At present, the airline insists that Irish passengers travel with a valid passport even though Aer Lingus and CityJet only require a driver’s licence.
The carrier has now confirmed that it will accept the new credit-card-sized passport as an approved form of identification.
While there is no legal requirement for Irish and UK citizens to have a passport when travelling between the two areas, airlines and ferry companies require some form of identification and some regard a passport as the only valid identification.
The new Irish Passport Card will, which will supplement but not replace existing book passports, costs €35 and will be available to all Irish citizens who are over 18 and hold a valid Irish passport.
The credit-card-sized passport is designed to fit in a wallet or purse, and will be accepted for travel within the EU and the European Economic Area.
Confirming that Ryanair will accept the new Passport Card, a spokeswoman said: “Our long standing policy and as an airline operating across 30 markets, is that a passport is the most widely recognised travel document across Europe. It is each customer’s responsibility to carry a travel document which meets the requirements of Ryanair, immigration and other authorities.”
While there have been some high profile cases of passengers arriving at airports without their passport and being refused travel by Ryanair, the airline says it isn’t generally a problem.
“The overwhelming majority of Ryanair customers abide by the terms and conditions of travel as agreed to at the time of booking and travel without issue,” Ryanair has said.
Earlier this year, international rugby referee Nigel Owens was left behind at Bristol Airport after he claimed he didn’t realise he needed a passport to travel to Ireland with Ryanair.
Aer Lingus Regional jumped to Mr Owens’ rescue and flew him to Dublin in time to referee the Guinness Pro-12 clash of Leinster and Zebre.
He later tweeted: “By the way I don’t expect nor want to be treated any different and respect the Ryanair policy.

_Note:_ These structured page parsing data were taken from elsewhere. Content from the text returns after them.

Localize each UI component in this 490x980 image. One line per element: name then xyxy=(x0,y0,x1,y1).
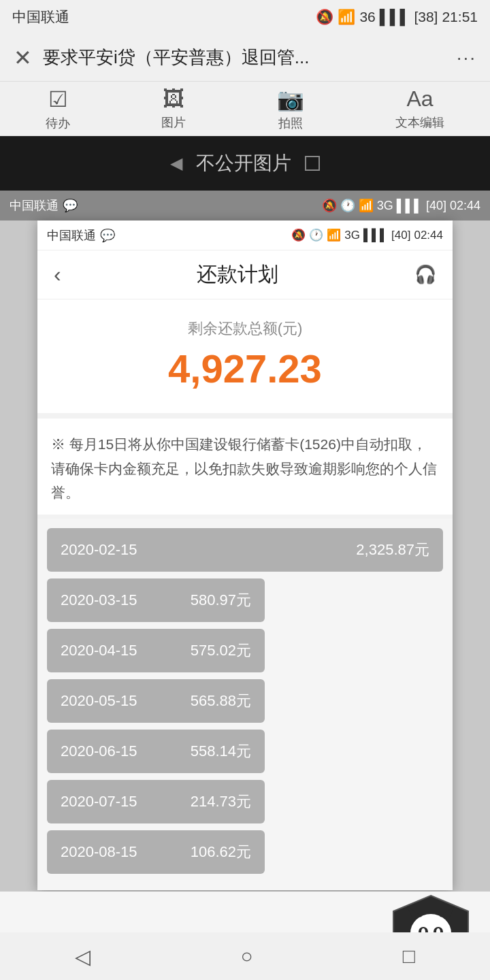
battery-icon: [38] xyxy=(414,9,438,25)
inner-wifi-icon: 📶 xyxy=(327,228,341,242)
schedule-item: 2020-08-15106.62元 xyxy=(47,830,265,874)
inner-nav: ‹ 还款计划 🎧 xyxy=(37,250,453,299)
private-image-label: 不公开图片 xyxy=(196,150,291,176)
camera-label: 拍照 xyxy=(278,115,303,131)
total-label: 剩余还款总额(元) xyxy=(37,318,453,339)
play-icon: ◀ xyxy=(170,154,182,173)
carrier-label: 中国联通 xyxy=(12,7,69,27)
inner-status-bar: 中国联通 💬 🔕 🕐 📶 3G ▌▌▌ [40] 02:44 xyxy=(37,220,453,250)
schedule-item: 2020-03-15580.97元 xyxy=(47,578,265,622)
schedule-date: 2020-06-15 xyxy=(61,742,137,760)
inner-signal-3g: 3G xyxy=(344,229,360,242)
schedule-date: 2020-07-15 xyxy=(61,793,137,811)
outer-status-bar: 中国联通 💬 🔕 🕐 📶 3G ▌▌▌ [40] 02:44 xyxy=(0,191,490,220)
inner-clock-icon: 🕐 xyxy=(309,228,323,242)
schedule-item: 2020-04-15575.02元 xyxy=(47,629,265,672)
schedule-date: 2020-02-15 xyxy=(61,541,137,559)
mute-icon: 🔕 xyxy=(316,9,333,25)
schedule-date: 2020-05-15 xyxy=(61,692,137,710)
stop-icon xyxy=(305,156,320,171)
bottom-nav: ◁ ○ □ xyxy=(0,932,490,980)
notice-section: ※ 每月15日将从你中国建设银行储蓄卡(1526)中自动扣取，请确保卡内金额充足… xyxy=(37,419,453,519)
status-right: 🔕 📶 36 ▌▌▌ [38] 21:51 xyxy=(316,9,478,25)
total-section: 剩余还款总额(元) 4,927.23 xyxy=(37,299,453,419)
outer-carrier: 中国联通 xyxy=(10,197,59,214)
wifi-icon: 📶 xyxy=(338,9,355,25)
toolbar-text[interactable]: Aa 文本编辑 xyxy=(395,86,444,131)
inner-carrier: 中国联通 xyxy=(47,227,96,244)
inner-signal-bars: ▌▌▌ xyxy=(363,229,388,242)
time-label: 21:51 xyxy=(442,9,478,25)
outer-status-right: 🔕 🕐 📶 3G ▌▌▌ [40] 02:44 xyxy=(322,198,480,213)
outer-chat-icon: 💬 xyxy=(63,198,78,213)
outer-time: 02:44 xyxy=(450,199,480,213)
signal-icon: ▌▌▌ xyxy=(380,9,410,25)
private-image-area: ◀ 不公开图片 xyxy=(0,136,490,191)
schedule-section: 2020-02-152,325.87元2020-03-15580.97元2020… xyxy=(37,519,453,890)
status-bar: 中国联通 🔕 📶 36 ▌▌▌ [38] 21:51 xyxy=(0,0,490,34)
nav-title: 要求平安i贷（平安普惠）退回管... xyxy=(43,46,457,69)
todo-icon: ☑ xyxy=(48,86,68,112)
schedule-amount: 580.97元 xyxy=(191,590,251,610)
inner-nav-title: 还款计划 xyxy=(197,261,278,289)
inner-chat-icon: 💬 xyxy=(100,228,115,243)
todo-label: 待办 xyxy=(46,115,70,131)
support-icon[interactable]: 🎧 xyxy=(414,264,436,285)
inner-battery: [40] xyxy=(391,229,410,242)
schedule-item: 2020-07-15214.73元 xyxy=(47,780,265,823)
schedule-item: 2020-05-15565.88元 xyxy=(47,679,265,723)
text-icon: Aa xyxy=(406,86,433,112)
outer-signal-3g: 3G xyxy=(377,199,393,213)
outer-battery: [40] xyxy=(426,199,446,213)
image-icon: 🖼 xyxy=(163,86,184,112)
schedule-date: 2020-04-15 xyxy=(61,642,137,659)
schedule-amount: 575.02元 xyxy=(191,640,251,661)
outer-status-left: 中国联通 💬 xyxy=(10,197,78,214)
schedule-amount: 2,325.87元 xyxy=(356,540,429,560)
schedule-item: 2020-02-152,325.87元 xyxy=(47,528,443,572)
phone-card: 中国联通 💬 🔕 🕐 📶 3G ▌▌▌ [40] 02:44 ‹ 还款计划 🎧 … xyxy=(37,220,453,890)
recent-nav-button[interactable]: □ xyxy=(403,945,415,968)
schedule-date: 2020-03-15 xyxy=(61,591,137,609)
close-button[interactable]: ✕ xyxy=(14,45,32,71)
schedule-amount: 558.14元 xyxy=(191,741,251,762)
back-button[interactable]: ‹ xyxy=(54,262,61,287)
schedule-amount: 214.73元 xyxy=(191,791,251,812)
text-label: 文本编辑 xyxy=(395,114,444,131)
image-label: 图片 xyxy=(161,114,186,131)
inner-status-left: 中国联通 💬 xyxy=(47,227,115,244)
toolbar-camera[interactable]: 📷 拍照 xyxy=(277,86,304,131)
home-nav-button[interactable]: ○ xyxy=(240,945,252,968)
schedule-date: 2020-08-15 xyxy=(61,843,137,861)
signal-label: 36 xyxy=(359,9,375,25)
more-button[interactable]: ··· xyxy=(457,47,476,69)
inner-mute-icon: 🔕 xyxy=(291,228,306,242)
outer-wifi-icon: 📶 xyxy=(359,198,374,213)
inner-status-right: 🔕 🕐 📶 3G ▌▌▌ [40] 02:44 xyxy=(291,228,443,242)
outer-mute-icon: 🔕 xyxy=(322,198,337,213)
schedule-amount: 565.88元 xyxy=(191,691,251,711)
nav-bar: ✕ 要求平安i贷（平安普惠）退回管... ··· xyxy=(0,34,490,82)
toolbar-image[interactable]: 🖼 图片 xyxy=(161,86,186,131)
schedule-item: 2020-06-15558.14元 xyxy=(47,730,265,773)
inner-time: 02:44 xyxy=(414,229,443,242)
notice-text: ※ 每月15日将从你中国建设银行储蓄卡(1526)中自动扣取，请确保卡内金额充足… xyxy=(51,432,439,505)
outer-clock-icon: 🕐 xyxy=(340,198,355,213)
total-amount: 4,927.23 xyxy=(37,346,453,391)
camera-icon: 📷 xyxy=(277,86,304,112)
back-nav-button[interactable]: ◁ xyxy=(75,945,91,968)
schedule-amount: 106.62元 xyxy=(191,842,251,862)
toolbar: ☑ 待办 🖼 图片 📷 拍照 Aa 文本编辑 xyxy=(0,82,490,136)
outer-signal-bars: ▌▌▌ xyxy=(397,199,423,213)
toolbar-todo[interactable]: ☑ 待办 xyxy=(46,86,70,131)
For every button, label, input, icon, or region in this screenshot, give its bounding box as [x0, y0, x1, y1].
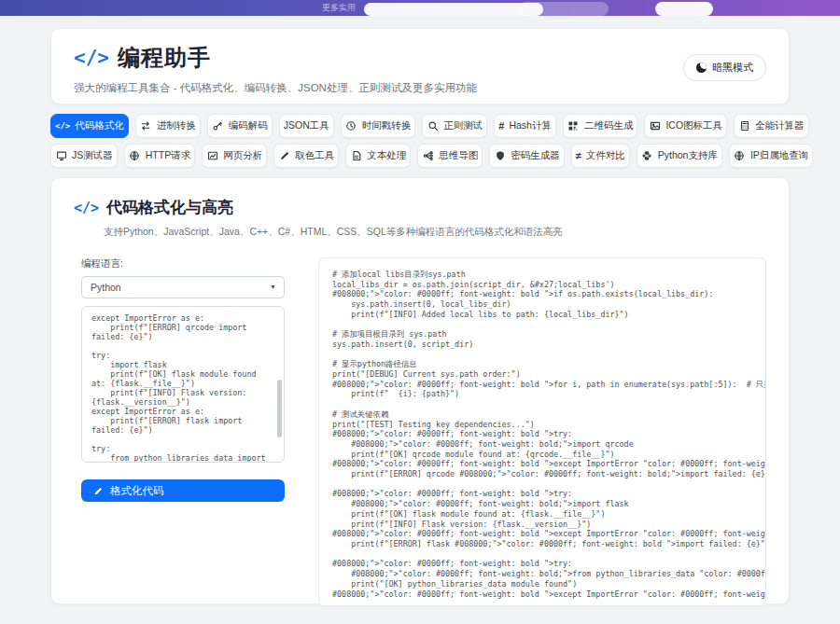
nav-item-text-process[interactable]: 文本处理 [345, 144, 411, 168]
tool-nav: </>代码格式化进制转换编码解码JSON工具时间戳转换正则测试#Hash计算二维… [50, 114, 790, 168]
format-code-button[interactable]: 格式化代码 [81, 479, 285, 502]
hash-icon: # [498, 120, 504, 132]
app-title: 编程助手 [118, 43, 211, 73]
code-brackets-icon: </> [74, 200, 99, 216]
nav-item-label: Hash计算 [509, 119, 552, 132]
dropper-icon [278, 150, 290, 162]
page-background: </> 编程助手 强大的编程工具集合 - 代码格式化、编码转换、JSON处理、正… [0, 16, 840, 604]
calc-icon [738, 120, 750, 132]
nav-item-password-gen[interactable]: 密码生成器 [489, 144, 565, 168]
app-subtitle: 强大的编程工具集合 - 代码格式化、编码转换、JSON处理、正则测试及更多实用功… [74, 81, 766, 95]
nav-item-label: 代码格式化 [75, 119, 124, 132]
swap-icon [140, 120, 152, 132]
code-input[interactable]: except ImportError as e: print(f"[ERROR]… [81, 306, 285, 463]
highlighted-code: # 添加local libs目录到sys.path local_libs_dir… [332, 270, 752, 599]
nav-row-2: JS测试器HTTP请求网页分析取色工具文本处理思维导图密码生成器≠文件对比Pyt… [50, 144, 790, 168]
nav-item-label: 思维导图 [439, 149, 478, 162]
qr-icon [567, 120, 580, 132]
nav-item-timestamp[interactable]: 时间戳转换 [341, 114, 416, 138]
banner-overlay-shape [364, 3, 543, 16]
mindmap-icon [422, 150, 434, 162]
nav-item-label: JS测试器 [72, 149, 113, 162]
moon-icon [696, 62, 707, 73]
nav-item-js-tester[interactable]: JS测试器 [50, 144, 118, 168]
tool-title: 代码格式化与高亮 [106, 197, 233, 218]
nav-item-encode-decode[interactable]: 编码解码 [207, 114, 273, 138]
nav-item-label: 密码生成器 [511, 149, 560, 162]
banner-partial-text: 更多实用 [322, 2, 356, 14]
nav-item-json-tool[interactable]: JSON工具 [279, 114, 334, 138]
nav-item-label: 文本处理 [367, 149, 406, 162]
analysis-icon [206, 150, 218, 162]
nav-item-ico-tool[interactable]: ICO图标工具 [644, 114, 727, 138]
code-brackets-icon: </> [74, 47, 109, 69]
nav-item-color-picker[interactable]: 取色工具 [273, 144, 339, 168]
nav-item-http-request[interactable]: HTTP请求 [124, 144, 195, 168]
search-icon [427, 120, 439, 132]
nav-item-label: 进制转换 [157, 119, 196, 132]
language-select-value: Python [91, 282, 121, 293]
nav-item-web-analysis[interactable]: 网页分析 [202, 144, 267, 168]
app-header: </> 编程助手 强大的编程工具集合 - 代码格式化、编码转换、JSON处理、正… [50, 28, 790, 104]
key-icon [212, 120, 224, 132]
pencil-icon [93, 486, 104, 496]
nav-item-regex-test[interactable]: 正则测试 [422, 114, 487, 138]
textarea-scrollbar[interactable] [277, 380, 282, 437]
nav-item-mindmap[interactable]: 思维导图 [417, 144, 483, 168]
globe-icon [734, 150, 746, 162]
nav-item-label: JSON工具 [284, 119, 329, 132]
nav-item-code-format[interactable]: </>代码格式化 [50, 114, 129, 138]
nav-item-hash-calc[interactable]: #Hash计算 [494, 114, 556, 138]
nav-item-label: HTTP请求 [146, 149, 190, 162]
nav-item-ip-lookup[interactable]: IP归属地查询 [729, 144, 813, 168]
nav-item-label: 二维码生成 [584, 119, 634, 132]
clock-icon [345, 120, 357, 132]
doc-icon [350, 150, 362, 162]
top-gradient-banner: 更多实用 [0, 0, 840, 16]
language-label: 编程语言: [81, 257, 285, 270]
nav-item-qrcode-gen[interactable]: 二维码生成 [563, 114, 638, 138]
nav-item-label: 网页分析 [223, 149, 262, 162]
tool-subtitle: 支持Python、JavaScript、Java、C++、C#、HTML、CSS… [104, 226, 766, 239]
nav-item-label: 文件对比 [586, 149, 625, 162]
globe-icon [129, 150, 141, 162]
nav-item-python-libs[interactable]: Python支持库 [637, 144, 722, 168]
dark-mode-label: 暗黑模式 [712, 61, 753, 75]
format-code-label: 格式化代码 [110, 484, 164, 498]
nav-item-label: IP归属地查询 [750, 149, 808, 162]
python-icon [641, 150, 653, 162]
banner-overlay-shape [519, 2, 609, 16]
nav-item-label: 正则测试 [443, 119, 483, 132]
nav-item-label: 全能计算器 [755, 119, 805, 132]
nav-item-label: 编码解码 [229, 119, 268, 132]
nav-item-file-diff[interactable]: ≠文件对比 [571, 144, 630, 168]
code-icon: </> [55, 120, 70, 132]
nav-item-label: 取色工具 [295, 149, 334, 162]
nav-item-label: 时间戳转换 [362, 119, 412, 132]
nav-item-label: ICO图标工具 [665, 119, 722, 132]
chevron-down-icon: ▼ [270, 284, 276, 290]
shield-icon [494, 150, 506, 162]
banner-overlay-shape [655, 2, 713, 16]
language-select[interactable]: Python ▼ [81, 276, 285, 298]
compare-icon: ≠ [576, 150, 581, 162]
nav-item-label: Python支持库 [658, 149, 718, 162]
nav-item-calculator[interactable]: 全能计算器 [734, 114, 809, 138]
dark-mode-toggle[interactable]: 暗黑模式 [683, 54, 766, 81]
nav-item-base-convert[interactable]: 进制转换 [135, 114, 201, 138]
code-formatter-panel: </> 代码格式化与高亮 支持Python、JavaScript、Java、C+… [50, 177, 790, 604]
nav-row-1: </>代码格式化进制转换编码解码JSON工具时间戳转换正则测试#Hash计算二维… [50, 114, 790, 138]
monitor-icon [55, 150, 67, 162]
image-icon [649, 120, 661, 132]
code-output-panel: # 添加local libs目录到sys.path local_libs_dir… [318, 257, 766, 606]
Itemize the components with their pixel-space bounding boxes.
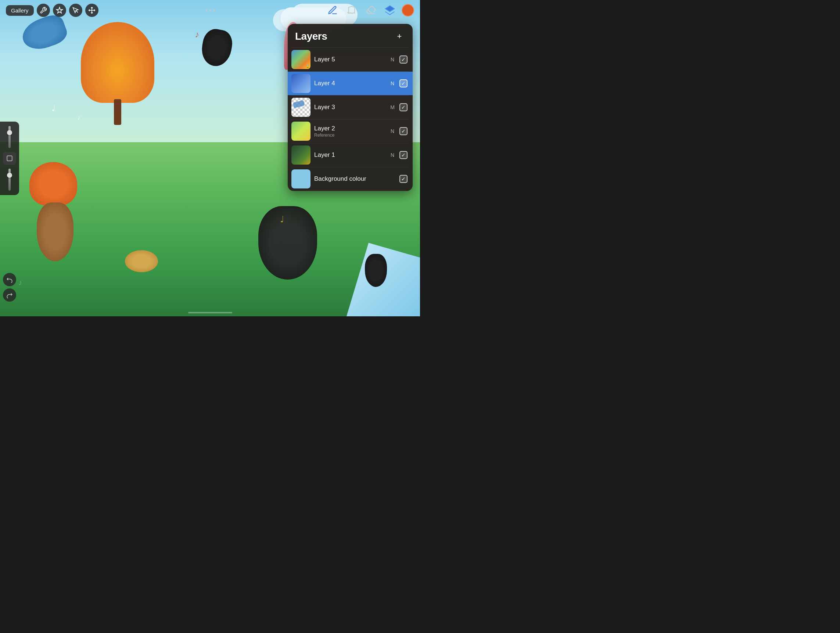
layers-tool-button[interactable] xyxy=(382,3,397,17)
svg-marker-2 xyxy=(385,6,395,12)
center-dot-2 xyxy=(209,9,211,11)
color-picker-button[interactable] xyxy=(402,4,414,17)
left-sidebar xyxy=(0,122,19,195)
layer-row-4[interactable]: Layer 4 N ✓ xyxy=(288,72,413,95)
smudge-tool-button[interactable] xyxy=(363,3,378,17)
layer1-thumbnail xyxy=(291,145,311,164)
layer1-name: Layer 1 xyxy=(314,152,385,159)
layers-panel: Layers + 🔒 Layer 5 N ✓ Layer 4 N ✓ xyxy=(288,24,413,191)
layer-row-2[interactable]: Layer 2 Reference N ✓ xyxy=(288,119,413,143)
layer4-visibility[interactable]: ✓ xyxy=(399,79,407,87)
layer5-name: Layer 5 xyxy=(314,56,385,63)
layer4-mode: N xyxy=(389,81,396,86)
music-note-5: ♪ xyxy=(18,278,22,287)
brush-tool-button[interactable] xyxy=(344,3,359,17)
size-slider[interactable] xyxy=(8,169,11,191)
layer2-info: Layer 2 Reference xyxy=(314,125,385,138)
square-tool-button[interactable] xyxy=(3,152,16,165)
music-note-2: ♪ xyxy=(77,114,81,122)
layer3-name: Layer 3 xyxy=(314,104,385,111)
toolbar-right xyxy=(325,3,414,17)
music-note-1: ♩ xyxy=(51,103,55,113)
toolbar: Gallery xyxy=(0,0,420,21)
layer4-name: Layer 4 xyxy=(314,80,385,87)
pen-tool-button[interactable] xyxy=(325,3,340,17)
bg-name: Background colour xyxy=(314,175,385,183)
layer-row-3[interactable]: Layer 3 M ✓ xyxy=(288,96,413,119)
layer1-mode: N xyxy=(389,152,396,158)
turtle xyxy=(125,250,158,272)
layer-row-1[interactable]: Layer 1 N ✓ xyxy=(288,143,413,167)
layer1-visibility[interactable]: ✓ xyxy=(399,151,407,159)
penguin xyxy=(365,254,387,287)
bottom-scroll-indicator xyxy=(188,312,232,313)
bg-info: Background colour xyxy=(314,175,385,183)
deer xyxy=(37,202,74,261)
layer2-sublabel: Reference xyxy=(314,133,385,138)
layer5-info: Layer 5 xyxy=(314,56,385,63)
layer2-name: Layer 2 xyxy=(314,125,385,132)
undo-redo-area xyxy=(3,273,16,302)
layer5-lock-icon: 🔒 xyxy=(305,64,310,68)
layer4-thumbnail xyxy=(291,74,311,93)
bg-visibility[interactable]: ✓ xyxy=(399,175,407,183)
layer-row-5[interactable]: 🔒 Layer 5 N ✓ xyxy=(288,48,413,71)
music-note-3: ♪ xyxy=(195,29,199,39)
layers-add-button[interactable]: + xyxy=(393,30,405,42)
svg-rect-3 xyxy=(7,156,12,161)
fox xyxy=(29,162,77,206)
wrench-button[interactable] xyxy=(37,4,50,17)
selection-button[interactable] xyxy=(69,4,82,17)
layer3-thumbnail xyxy=(291,98,311,117)
bg-thumbnail xyxy=(291,169,311,188)
opacity-slider[interactable] xyxy=(8,126,11,148)
layer5-mode: N xyxy=(389,57,396,62)
layer1-info: Layer 1 xyxy=(314,152,385,159)
gallery-button[interactable]: Gallery xyxy=(6,5,34,16)
undo-button[interactable] xyxy=(3,273,16,286)
center-dot-3 xyxy=(213,9,215,11)
layer4-info: Layer 4 xyxy=(314,80,385,87)
layer2-mode: N xyxy=(389,128,396,134)
layer3-info: Layer 3 xyxy=(314,104,385,111)
layers-header: Layers + xyxy=(288,24,413,47)
layer3-mode: M xyxy=(389,104,396,110)
layer5-visibility[interactable]: ✓ xyxy=(399,55,407,63)
layer-row-bg[interactable]: Background colour ✓ xyxy=(288,167,413,191)
toolbar-center xyxy=(205,9,215,11)
layer2-visibility[interactable]: ✓ xyxy=(399,127,407,135)
layer3-visibility[interactable]: ✓ xyxy=(399,103,407,111)
magic-button[interactable] xyxy=(53,4,66,17)
music-note-4: ♩ xyxy=(280,214,284,224)
layers-title: Layers xyxy=(295,30,327,42)
gorilla xyxy=(258,206,317,279)
toolbar-left: Gallery xyxy=(6,4,98,17)
layer-separator-7 xyxy=(291,191,409,191)
redo-button[interactable] xyxy=(3,288,16,302)
layer2-thumbnail xyxy=(291,122,311,141)
layer5-thumbnail: 🔒 xyxy=(291,50,311,69)
transform-button[interactable] xyxy=(85,4,98,17)
center-dot-1 xyxy=(205,9,207,11)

But a bit of common sense for all is needed.”
Announced in January by Foreign Affairs Minister Charlie Flanagan, who gave a target date for availability of July 2015, the launch date has been delayed until the end of September because of issues with the card’s ‘durability.’
According to the Department of Foreign Affair: “Time is required to improve the durability of the card it was necessary to alter the polycarbonate structure of the card.”